(DGR presents this Sunday’s edition of The Rearview Mirror.)
When the prospect of a new feature entitled The Rearview Mirror was broached on the site, the idea seemed interesting. I’ve always liked the opportunity to just delve deeper into a song, as I’m sure my reveiws have shown, since I try to focus on at least two or three in depth. But outside of having a news bit or an album to review, the ability to open a forum for full discussion is rare indeed.
Rather than just try to post “hey, check this shit out”, I know we’ve always tried to provide at least a little context — that, and the intended similarities to the Morning Wood feature from ye olden ashes of the defunct website I hail from, where we essentially posted a song every morning in this fashion, mean that I may be one of the best-equipped to actually contribute every once in a while. And honestly, who would I be if I didn’t take the opportunity to ruin your weekends every once in a while with my garbage music taste?

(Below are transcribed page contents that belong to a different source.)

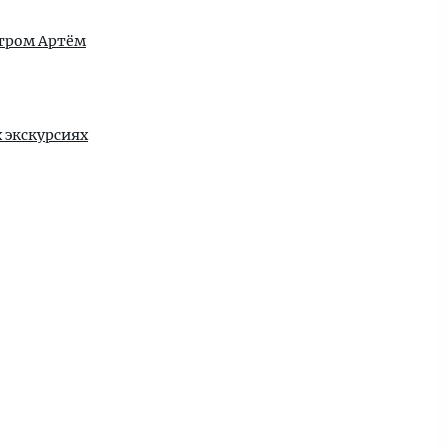
утром Артём
 экскурсиях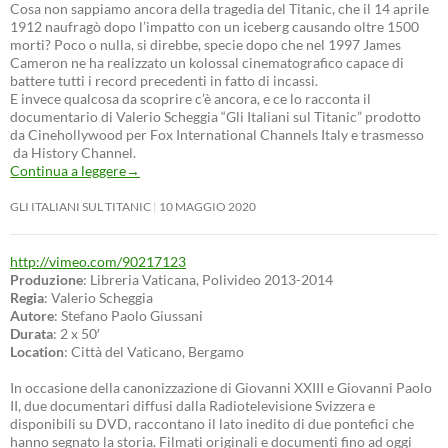
Cosa non sappiamo ancora della tragedia del Titanic, che il 14 aprile
1912 naufragò dopo l’impatto con un iceberg causando oltre 1500
morti? Poco o nulla, si direbbe, specie dopo che nel 1997 James
Cameron ne ha realizzato un kolossal cinematografico capace di
battere tutti i record precedenti in fatto di incassi.
E invece qualcosa da scoprire c’è ancora, e ce lo racconta il
documentario di Valerio Scheggia “Gli Italiani sul Titanic” prodotto
da Cinehollywood per Fox International Channels Italy e trasmesso
da History Channel.
Continua a leggere
→
GLI ITALIANI SUL TITANIC
10 MAGGIO 2020
http://vimeo.com/90217123
Produzione
: Libreria Vaticana, Polivideo 2013-2014
Regia
: Valerio Scheggia
Autore
: Stefano Paolo Giussani
Durata
: 2 x 50′
Location
: Città del Vaticano, Bergamo
In occasione della canonizzazione di Giovanni XXIII e Giovanni Paolo
II, due documentari diffusi dalla Radiotelevisione Svizzera e
disponibili su DVD, raccontano il lato inedito di due pontefici che
hanno segnato la storia. Filmati originali e documenti fino ad oggi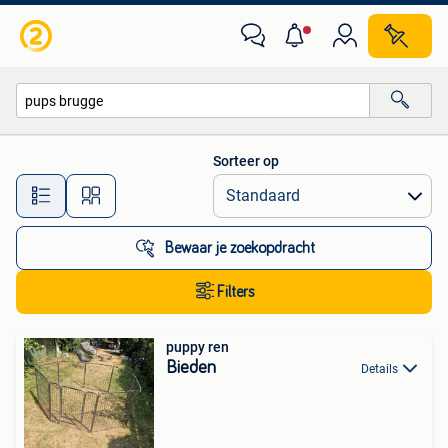
Alle categorieën…
Sorteer op
Alle afstanden…
Bewaar je zoekopdracht
Filters
puppy ren
Bieden
Details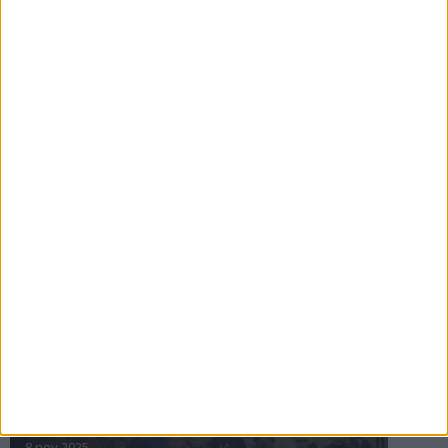
16 jul 2025
Bakslag för Almgren
11 jul 2025
Pihlströms tredje rekord
3 jul 2025
nästa ›
INTRESSANTA LOPP
Höstrusket • 8 november
8 nov 2025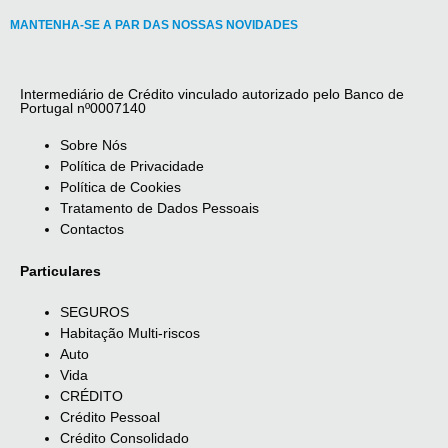
MANTENHA-SE A PAR DAS NOSSAS NOVIDADES
Intermediário de Crédito vinculado autorizado pelo Banco de
Portugal nº0007140
Sobre Nós
Política de Privacidade
Política de Cookies
Tratamento de Dados Pessoais
Contactos
Particulares
SEGUROS
Habitação Multi-riscos
Auto
Vida
CRÉDITO
Crédito Pessoal
Crédito Consolidado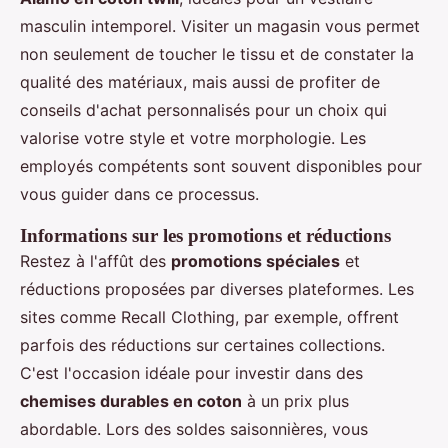
masculin intemporel. Visiter un magasin vous permet
non seulement de toucher le tissu et de constater la
qualité des matériaux, mais aussi de profiter de
conseils d'achat personnalisés pour un choix qui
valorise votre style et votre morphologie. Les
employés compétents sont souvent disponibles pour
vous guider dans ce processus.
Informations sur les promotions et réductions
Restez à l'affût des
promotions spéciales
et
réductions proposées par diverses plateformes. Les
sites comme Recall Clothing, par exemple, offrent
parfois des réductions sur certaines collections.
C'est l'occasion idéale pour investir dans des
chemises durables en coton
à un prix plus
abordable. Lors des soldes saisonnières, vous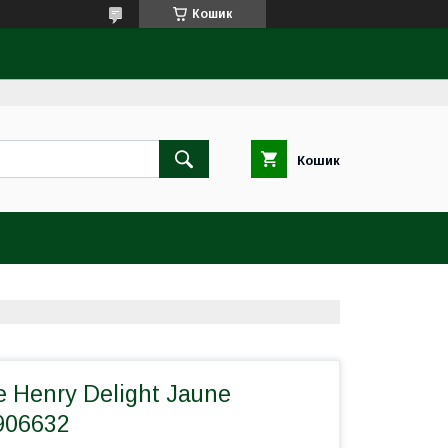
Кошик
Кошик
 Henry Delight Jaune
906632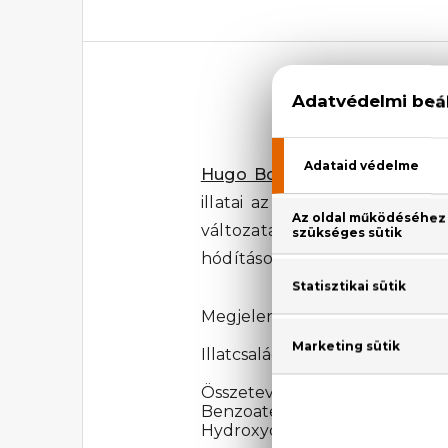
Hugo Boss
a férfiak kedven
illatai az eladási listákat vez
változata. Nyírfa, levendula
hódítások elengedhetetlen k
Megjelenési év: 2010
Illatcsalád: Fás-aromás
Összetevők: Alcohol Denat.,
Benzoate, Propylene Glycol, BH
Hydroxycitronellal, Eugenol, Cit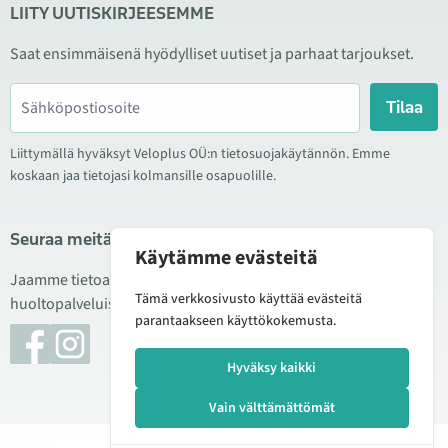
LIITY UUTISKIRJEESEMME
Saat ensimmäisenä hyödylliset uutiset ja parhaat tarjoukset.
Tilaa
Liittymällä hyväksyt Veloplus OÜ:n tietosuojakäytännön. Emme
koskaan jaa tietojasi kolmansille osapuolille.
Seuraa meitä sosiaalisessa mediassa
Käytämme evästeitä
Jaamme tietoa hyvistä tarjouksista, uusista tuotteista ja
Tämä verkkosivusto käyttää evästeitä
huoltopalveluista. Joskus julkaisemme myös tuote-esittelyjä.
parantaakseen käyttökokemusta.
Hyväksy kaikki
Vain välttämättömät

Anomalous are a San Francisco, California-based death metal band whose sound I have struggled to describe for a few years now. Whenever I see something referred to as “highly technical”, I tend to dart back to this band, mostly because their music seems to be the equivelant of everything and the kitchen sink all being thrown into a song — maddening, angular riffs, hyper-speed drumming, yelling that kind of feels like it is keeping tempo with the song, bass lines that rumble but are played so fast they could be replaced with a running car engine… so on, so forth.
Anomalous are a hurricane of sound, and honestly, that’s not too surprising given some of the members of the band. Drummer Marco Pitruzzella, who has a resume that is starting to reach Kevin Talley levels of live sessioning, currently sits behind the kit for Sleep Terror. The other three members of Anomalous have all spent time in Ontogeny – another San Francisco-based tech-death band whose music could best be described as the noise you make after having to shake your head to clear your mind when you’ve watched something ridiculous happen. Their 2015 album Hymns Of Ahriman is a goddamned mess of sound; in the best way, it is nigh incomprehensible.
Anomalous so far have an EP and a full-length to their name. The full length, Ohmnivalent, was released in 2011 and is the home of the song that I have chosen for this Sunday’s jam, “Premateria (A Fire Birth)”. The song starts with an electronic pulsating loop before descending into guitar savagery and a stuttering, fast rhythm that comes to define many of Anomalous‘ songs. The whole song is one part technical demonstration, one part utter-immolation.
The main reason why I chose “Premateria” is that, in part, it at the very least has a groove in it to latch on to… in that opening electronic pulse… because after that, good luck latching onto any riff for too long because it is like having a dumptruck full of guitars and amplifiers empty out on your head.